(Data extracts begins)

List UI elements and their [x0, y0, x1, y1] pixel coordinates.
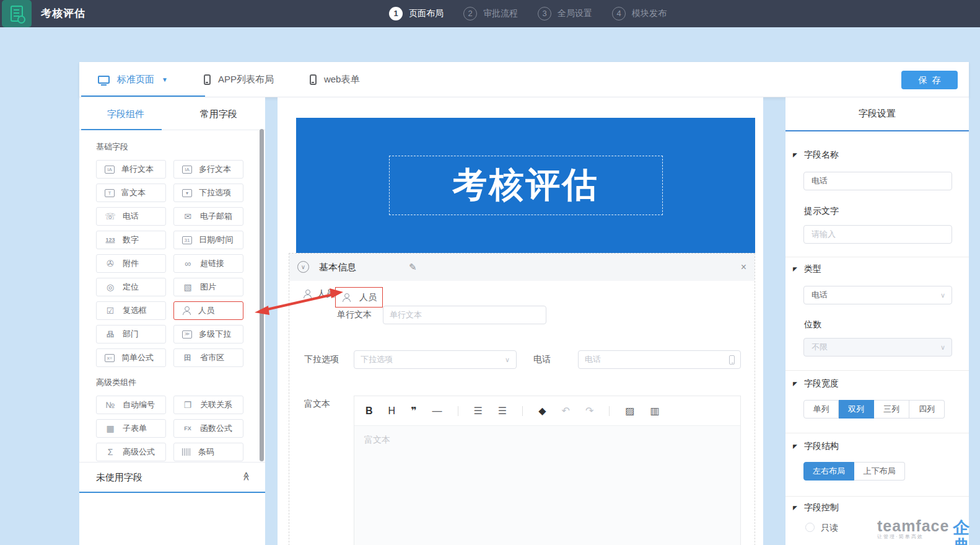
divider — [785, 257, 969, 257]
field-item-image[interactable]: ▧图片 — [173, 278, 243, 296]
watermark-brand-cn: 企典 — [953, 518, 980, 545]
undo-icon[interactable]: ↶ — [562, 406, 570, 416]
dropdown-select[interactable]: 下拉选项 ∨ — [354, 350, 517, 369]
structure-option-vertical[interactable]: 上下布局 — [854, 462, 905, 481]
collapse-double-chevron-icon[interactable]: ≪ — [242, 472, 252, 481]
tab-standard-page[interactable]: 标准页面 ▼ — [98, 74, 168, 86]
field-item-department[interactable]: 品部门 — [96, 325, 166, 343]
insert-image-icon[interactable]: ▨ — [625, 406, 634, 416]
tab-field-components[interactable]: 字段组件 — [79, 97, 172, 130]
field-item-email[interactable]: ✉电子邮箱 — [173, 207, 243, 226]
field-structure-label: 字段结构 — [804, 441, 839, 452]
field-item-single-line-text[interactable]: IA单行文本 — [96, 160, 166, 179]
subform-icon: ▦ — [105, 424, 116, 433]
step-global-settings[interactable]: 3 全局设置 — [538, 7, 592, 20]
phone-input[interactable]: 电话 — [578, 350, 741, 369]
field-item-dropdown[interactable]: ▾下拉选项 — [173, 184, 243, 202]
field-item-number[interactable]: 123数字 — [96, 231, 166, 249]
rich-text-body[interactable]: 富文本 — [354, 426, 740, 545]
phone-icon: ☏ — [105, 212, 116, 221]
field-item-subform[interactable]: ▦子表单 — [96, 419, 166, 438]
field-item-multi-line-text[interactable]: IA多行文本 — [173, 160, 243, 179]
section-triangle-icon[interactable]: ◤ — [793, 505, 797, 511]
field-item-date-time[interactable]: 31日期/时间 — [173, 231, 243, 249]
save-button[interactable]: 保存 — [901, 71, 958, 89]
unused-fields-section: 未使用字段 ≪ — [79, 462, 265, 493]
field-item-multi-level-dropdown[interactable]: ≫多级下拉 — [173, 325, 243, 343]
field-item-attachment[interactable]: ✇附件 — [96, 254, 166, 273]
field-item-advanced-formula[interactable]: Σ高级公式 — [96, 443, 166, 461]
field-item-relation[interactable]: ❐关联关系 — [173, 396, 243, 414]
banner-title-box[interactable]: 考核评估 — [389, 156, 663, 215]
step-number: 1 — [389, 7, 403, 20]
phone-label: 电话 — [533, 354, 551, 365]
type-label: 类型 — [804, 264, 821, 275]
unordered-list-icon[interactable]: ☰ — [498, 406, 507, 416]
field-item-rich-text[interactable]: T富文本 — [96, 184, 166, 202]
insert-video-icon[interactable]: ▥ — [650, 406, 659, 416]
field-item-phone[interactable]: ☏电话 — [96, 207, 166, 226]
active-tab-underline — [81, 95, 205, 97]
unused-fields-label: 未使用字段 — [96, 463, 142, 492]
section-triangle-icon[interactable]: ◤ — [793, 443, 797, 450]
left-panel-scrollbar[interactable] — [260, 129, 264, 461]
digits-label: 位数 — [804, 319, 821, 330]
divider — [785, 370, 969, 371]
width-option-single[interactable]: 单列 — [803, 400, 839, 419]
width-option-triple[interactable]: 三列 — [874, 400, 909, 419]
step-module-publish[interactable]: 4 模块发布 — [612, 7, 667, 20]
field-item-auto-number[interactable]: №自动编号 — [96, 396, 166, 414]
tab-common-fields[interactable]: 常用字段 — [172, 97, 265, 130]
field-library-panel: 字段组件 常用字段 基础字段 IA单行文本 IA多行文本 T富文本 ▾下拉选项 … — [79, 97, 265, 545]
eraser-icon[interactable]: ◆ — [538, 406, 546, 416]
structure-option-horizontal[interactable]: 左右布局 — [803, 462, 854, 481]
type-select[interactable]: 电话 ∨ — [803, 286, 952, 304]
readonly-label: 只读 — [821, 523, 838, 534]
section-triangle-icon[interactable]: ◤ — [793, 152, 797, 158]
blockquote-icon[interactable]: ❞ — [411, 406, 416, 416]
single-line-text-input[interactable]: 单行文本 — [383, 306, 546, 324]
field-name-input[interactable]: 电话 — [803, 172, 952, 190]
relation-icon: ❐ — [182, 401, 193, 409]
readonly-radio[interactable] — [805, 523, 815, 532]
single-line-text-label: 单行文本 — [337, 309, 375, 321]
toolbar-divider — [609, 406, 610, 416]
edit-pencil-icon[interactable]: ✎ — [409, 254, 417, 281]
tab-web-form[interactable]: web表单 — [310, 74, 360, 86]
field-item-person[interactable]: 人员 — [173, 301, 243, 320]
step-page-layout[interactable]: 1 页面布局 — [389, 7, 444, 20]
form-document-icon — [11, 6, 23, 22]
canvas-field-person[interactable]: 人员 — [303, 288, 335, 299]
digits-select[interactable]: 不限 ∨ — [803, 338, 952, 357]
hyperlink-icon: ∞ — [182, 259, 193, 268]
section-collapse-icon[interactable]: ∨ — [297, 261, 309, 273]
field-settings-panel: 字段设置 ◤ 字段名称 电话 提示文字 请输入 ◤ 类型 电话 ∨ 位数 不限 … — [785, 97, 969, 545]
section-close-icon[interactable]: × — [741, 254, 746, 281]
width-option-quad[interactable]: 四列 — [909, 400, 945, 419]
step-approval-flow[interactable]: 2 审批流程 — [463, 7, 518, 20]
banner-title: 考核评估 — [453, 162, 599, 209]
field-item-barcode[interactable]: 条码 — [173, 443, 243, 461]
field-item-location[interactable]: ◎定位 — [96, 278, 166, 296]
step-number: 2 — [463, 7, 477, 20]
heading-icon[interactable]: H — [388, 406, 396, 416]
person-icon — [303, 290, 312, 298]
field-item-simple-formula[interactable]: x=简单公式 — [96, 348, 166, 367]
field-item-checkbox[interactable]: ☑复选框 — [96, 301, 166, 320]
field-item-hyperlink[interactable]: ∞超链接 — [173, 254, 243, 273]
section-triangle-icon[interactable]: ◤ — [793, 266, 797, 272]
ordered-list-icon[interactable]: ☰ — [474, 406, 483, 416]
tab-app-list-layout[interactable]: APP列表布局 — [204, 74, 274, 86]
field-item-function-formula[interactable]: FX函数公式 — [173, 419, 243, 438]
redo-icon[interactable]: ↷ — [585, 406, 593, 416]
app-logo[interactable] — [2, 0, 32, 27]
horizontal-rule-icon[interactable]: — — [432, 406, 442, 416]
section-triangle-icon[interactable]: ◤ — [793, 381, 797, 387]
hint-text-input[interactable]: 请输入 — [803, 225, 952, 244]
bold-icon[interactable]: B — [365, 406, 373, 416]
field-item-region[interactable]: 田省市区 — [173, 348, 243, 367]
width-option-double[interactable]: 双列 — [839, 400, 874, 419]
group-title-basic: 基础字段 — [96, 141, 265, 153]
drag-ghost-person[interactable]: 人员 — [335, 287, 383, 308]
field-structure-options: 左右布局 上下布局 — [803, 462, 905, 481]
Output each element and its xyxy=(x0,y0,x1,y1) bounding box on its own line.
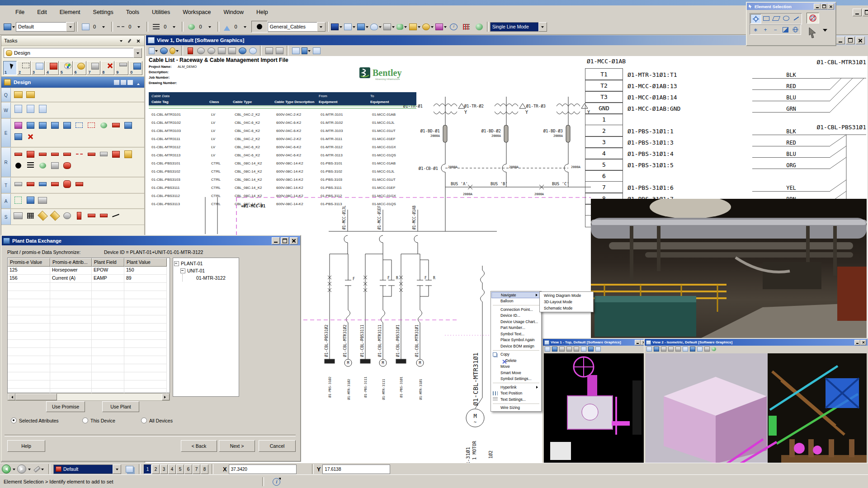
terminal-row[interactable]: 5 Ø1-PBS-31Ø1:5 ORG xyxy=(585,159,830,170)
globe-icon[interactable] xyxy=(185,21,198,32)
terminal-row[interactable]: 4 Ø1-PBS-31Ø1:4 BLU xyxy=(585,148,830,159)
close-icon[interactable] xyxy=(860,340,866,345)
restore-icon[interactable] xyxy=(863,9,868,16)
select-line-icon[interactable] xyxy=(791,14,801,23)
view-brightness-icon[interactable] xyxy=(170,47,179,55)
view-attributes-icon[interactable] xyxy=(159,47,168,55)
tool-icon[interactable] xyxy=(37,149,48,159)
menu-item-copy[interactable]: Copy xyxy=(491,352,541,358)
tool-icon[interactable] xyxy=(74,120,85,130)
terminal-row[interactable]: T1 Ø1-MTR-31Ø1:T1 BLK xyxy=(585,69,830,80)
update-view-icon[interactable] xyxy=(302,47,311,55)
view-tool-icon[interactable] xyxy=(646,347,652,352)
select-shape-icon[interactable] xyxy=(771,14,781,23)
view-tool-icon[interactable] xyxy=(588,347,594,352)
terminal-row[interactable]: 2 Ø1-PBS-31Ø1:1 BLK xyxy=(585,125,830,136)
x-coordinate-input[interactable] xyxy=(229,465,297,474)
palette-expand-icon[interactable] xyxy=(823,32,827,40)
dropdown-icon[interactable] xyxy=(97,21,110,32)
terminal-row[interactable]: 6 xyxy=(585,170,830,182)
scroll-left-icon[interactable] xyxy=(8,394,15,400)
dropdown-icon[interactable] xyxy=(132,21,145,32)
zoom-text-icon[interactable] xyxy=(186,47,195,55)
view-toggle-button[interactable]: 3 xyxy=(160,465,168,474)
minimize-icon[interactable] xyxy=(814,4,821,9)
dialog-titlebar[interactable]: Plant Data Exchange xyxy=(2,236,300,245)
column-header[interactable]: Plant Field xyxy=(92,258,124,267)
task-combo[interactable]: Design xyxy=(4,48,142,58)
cable-combo[interactable]: General_Cables xyxy=(268,22,326,32)
task-tool-1[interactable]: 1 xyxy=(3,61,17,75)
view-isometric-canvas[interactable] xyxy=(646,353,867,463)
menu-item-device-bom-assign[interactable]: Device BOM assign xyxy=(491,343,541,349)
view-tool-icon[interactable] xyxy=(552,347,557,352)
table-icon[interactable] xyxy=(356,21,369,32)
line-style-icon[interactable] xyxy=(79,21,92,32)
tool-icon[interactable] xyxy=(61,120,72,130)
task-tool-6[interactable]: 6 xyxy=(73,61,87,75)
terminal-row[interactable]: 1 xyxy=(585,114,830,125)
window-area-icon[interactable] xyxy=(217,47,226,55)
tool-icon[interactable] xyxy=(13,149,24,159)
green-globe-icon[interactable] xyxy=(473,21,486,32)
tool-icon[interactable] xyxy=(13,160,24,170)
tool-icon[interactable] xyxy=(98,211,109,221)
line-dash-icon[interactable] xyxy=(114,21,127,32)
element-selection-titlebar[interactable]: Element Selection xyxy=(747,3,835,10)
image-icon[interactable] xyxy=(382,21,396,32)
tree-node-unit[interactable]: UNIT-01 xyxy=(174,267,238,274)
menu-item[interactable]: Utilities xyxy=(152,9,170,15)
pen-icon[interactable] xyxy=(33,464,45,474)
tool-icon[interactable] xyxy=(25,89,36,99)
select-globe-icon[interactable] xyxy=(790,25,800,34)
view-tool-icon[interactable] xyxy=(595,347,601,352)
close-icon[interactable] xyxy=(827,4,834,9)
menu-item-balloon[interactable]: Balloon xyxy=(491,298,541,305)
tool-icon[interactable] xyxy=(86,149,97,159)
tool-icon[interactable] xyxy=(13,89,24,99)
task-tool-3[interactable]: 3 xyxy=(31,61,45,75)
view-toggle-button[interactable]: 6 xyxy=(184,465,192,474)
menu-item-symbol-text[interactable]: Symbol Text... xyxy=(491,331,541,337)
view-toggle-button[interactable]: 4 xyxy=(168,465,176,474)
close-icon[interactable] xyxy=(856,37,865,44)
y-coordinate-input[interactable] xyxy=(322,465,390,474)
view-toggle-button[interactable]: 2 xyxy=(152,465,160,474)
column-header[interactable]: Promis-e Value xyxy=(8,258,50,267)
task-tool-2[interactable]: 2 xyxy=(17,61,31,75)
view-top-canvas[interactable] xyxy=(544,353,647,463)
line-weight-icon[interactable] xyxy=(150,21,162,32)
minimize-icon[interactable] xyxy=(272,237,280,244)
use-promise-button[interactable]: Use Promise xyxy=(46,401,85,412)
menu-item-device-id[interactable]: Device ID... xyxy=(491,313,541,319)
attribute-row[interactable]: 156 Current (A) EAMP 89 xyxy=(8,275,170,283)
back-dropdown-icon[interactable] xyxy=(13,469,15,472)
triangle-icon[interactable] xyxy=(221,21,233,32)
flag-icon[interactable] xyxy=(434,21,448,32)
minimize-icon[interactable] xyxy=(836,37,845,44)
pan-view-icon[interactable] xyxy=(248,47,257,55)
close-icon[interactable] xyxy=(135,38,142,44)
view-tool-icon[interactable] xyxy=(574,347,579,352)
task-tool-5[interactable]: 5 xyxy=(59,61,73,75)
menu-item-wire-sizing[interactable]: Wire Sizing xyxy=(491,405,541,411)
tool-icon[interactable] xyxy=(86,211,97,221)
menu-item[interactable]: Workspace xyxy=(183,9,211,15)
view-tool-icon[interactable] xyxy=(697,347,703,352)
menu-item-symbol-settings[interactable]: Symbol Settings... xyxy=(491,376,541,382)
tool-icon[interactable] xyxy=(25,104,36,114)
tool-icon[interactable] xyxy=(13,179,24,189)
view-isometric-titlebar[interactable]: View 2 - Isometric, Default [Software Gr… xyxy=(645,339,868,346)
chevron-down-icon[interactable] xyxy=(118,38,124,44)
tool-icon[interactable] xyxy=(110,211,121,221)
tool-icon[interactable] xyxy=(25,131,36,141)
light-icon[interactable] xyxy=(421,21,434,32)
tool-icon[interactable] xyxy=(49,160,60,170)
menu-item-text-settings[interactable]: Text Settings... xyxy=(491,396,541,403)
menu-item[interactable]: Edit xyxy=(37,9,47,15)
task-tool-9[interactable]: 9 xyxy=(115,61,128,75)
tool-icon[interactable] xyxy=(13,211,24,221)
style-combo[interactable]: Default xyxy=(16,22,75,32)
column-header[interactable]: Plant Value xyxy=(124,258,167,267)
tool-icon[interactable] xyxy=(61,179,72,189)
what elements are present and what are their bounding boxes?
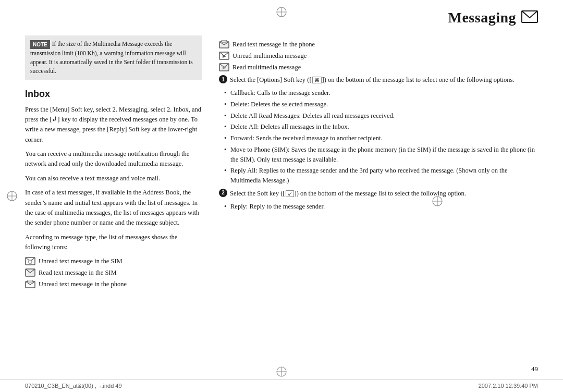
bullet-item: Delete All: Deletes all messages in the … bbox=[224, 122, 538, 132]
inbox-para-5: According to message type, the list of m… bbox=[25, 232, 202, 253]
svg-rect-10 bbox=[222, 40, 227, 42]
svg-rect-8 bbox=[28, 280, 33, 282]
list-item-text: Read text message in the phone bbox=[232, 40, 315, 50]
compass-left-icon bbox=[6, 190, 18, 202]
mail-icon bbox=[521, 10, 538, 25]
note-text: If the size of the Multimedia Message ex… bbox=[30, 41, 193, 74]
option1-item: 1 Select the [Options] Soft key ([⌘]) on… bbox=[219, 75, 538, 85]
footer-left: 070210_C3B_EN_at&t(00) , ¬.indd 49 bbox=[25, 383, 122, 389]
right-column: Read text message in the phone Unread mu… bbox=[219, 33, 538, 291]
bullet-item: Reply: Reply to the message sender. bbox=[224, 202, 538, 212]
bullet-list-1: Callback: Calls to the message sender. D… bbox=[224, 88, 538, 186]
list-item-text: Unread text message in the SIM bbox=[39, 256, 123, 266]
compass-top-icon bbox=[276, 6, 287, 18]
list-item: Read text message in the phone bbox=[219, 40, 538, 50]
inbox-para-1: Press the [Menu] Soft key, select 2. Mes… bbox=[25, 105, 202, 145]
svg-rect-5 bbox=[29, 260, 32, 263]
bullet-item: Move to Phone (SIM): Saves the message i… bbox=[224, 145, 538, 165]
page-number: 49 bbox=[531, 365, 538, 373]
read-multimedia-icon bbox=[219, 63, 229, 71]
note-label: NOTE bbox=[30, 40, 50, 49]
main-content: NOTEIf the size of the Multimedia Messag… bbox=[0, 33, 563, 291]
bullet-item: Delete: Deletes the selected message. bbox=[224, 100, 538, 109]
inbox-para-3: You can also receive a text message and … bbox=[25, 174, 202, 183]
bullet-list-2: Reply: Reply to the message sender. bbox=[224, 202, 538, 212]
list-item: Unread multimedia message bbox=[219, 51, 538, 61]
unread-phone-icon bbox=[25, 280, 35, 288]
option2-item: 2 Select the Soft key ([↙]) on the botto… bbox=[219, 189, 538, 199]
list-item-text: Unread text message in the phone bbox=[39, 279, 127, 289]
list-item-text: Read multimedia message bbox=[232, 63, 301, 72]
icon-list-left: Unread text message in the SIM Read text… bbox=[25, 256, 202, 289]
page: Messaging NOTEIf the size of the Multime… bbox=[0, 0, 563, 392]
compass-bottom-icon bbox=[276, 366, 287, 377]
icon-list-right: Read text message in the phone Unread mu… bbox=[219, 40, 538, 72]
inbox-para-4: In case of a text messages, if available… bbox=[25, 188, 202, 228]
inbox-heading: Inbox bbox=[25, 89, 202, 100]
option1-text: Select the [Options] Soft key ([⌘]) on t… bbox=[230, 75, 538, 85]
compass-right-icon bbox=[432, 195, 443, 209]
unread-multimedia-icon bbox=[219, 52, 229, 60]
bullet-item: Delete All Read Messages: Deletes all re… bbox=[224, 111, 538, 121]
option2-number: 2 bbox=[219, 189, 227, 197]
list-item: Unread text message in the SIM bbox=[25, 256, 202, 266]
list-item-text: Unread multimedia message bbox=[232, 51, 307, 61]
note-box: NOTEIf the size of the Multimedia Messag… bbox=[25, 35, 202, 80]
page-title: Messaging bbox=[448, 9, 517, 26]
read-phone-icon bbox=[219, 40, 229, 48]
option1-number: 1 bbox=[219, 75, 227, 83]
footer: 070210_C3B_EN_at&t(00) , ¬.indd 49 2007.… bbox=[0, 379, 563, 392]
footer-right: 2007.2.10 12:39:40 PM bbox=[479, 383, 538, 389]
unread-sim-icon bbox=[25, 257, 35, 265]
read-sim-icon bbox=[25, 268, 35, 277]
list-item-text: Read text message in the SIM bbox=[39, 268, 117, 278]
bullet-item: Callback: Calls to the message sender. bbox=[224, 88, 538, 98]
left-column: NOTEIf the size of the Multimedia Messag… bbox=[25, 33, 202, 291]
bullet-item: Forward: Sends the received message to a… bbox=[224, 133, 538, 143]
list-item: Read text message in the SIM bbox=[25, 268, 202, 278]
list-item: Read multimedia message bbox=[219, 63, 538, 72]
bullet-item: Reply All: Replies to the message sender… bbox=[224, 166, 538, 186]
list-item: Unread text message in the phone bbox=[25, 279, 202, 289]
option2-text: Select the Soft key ([↙]) on the bottom … bbox=[230, 189, 538, 199]
inbox-para-2: You can receive a multimedia message not… bbox=[25, 149, 202, 169]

(Data extracts ends)

- [To do]:
All lines with the word "titlebar" need to be copied from the data above.

- [Exercise solution]:
dialog-titlebar[interactable]: Plant Data Exchange xyxy=(2,236,300,245)
element-selection-titlebar[interactable]: Element Selection xyxy=(747,3,835,10)
view-isometric-titlebar[interactable]: View 2 - Isometric, Default [Software Gr… xyxy=(645,339,868,346)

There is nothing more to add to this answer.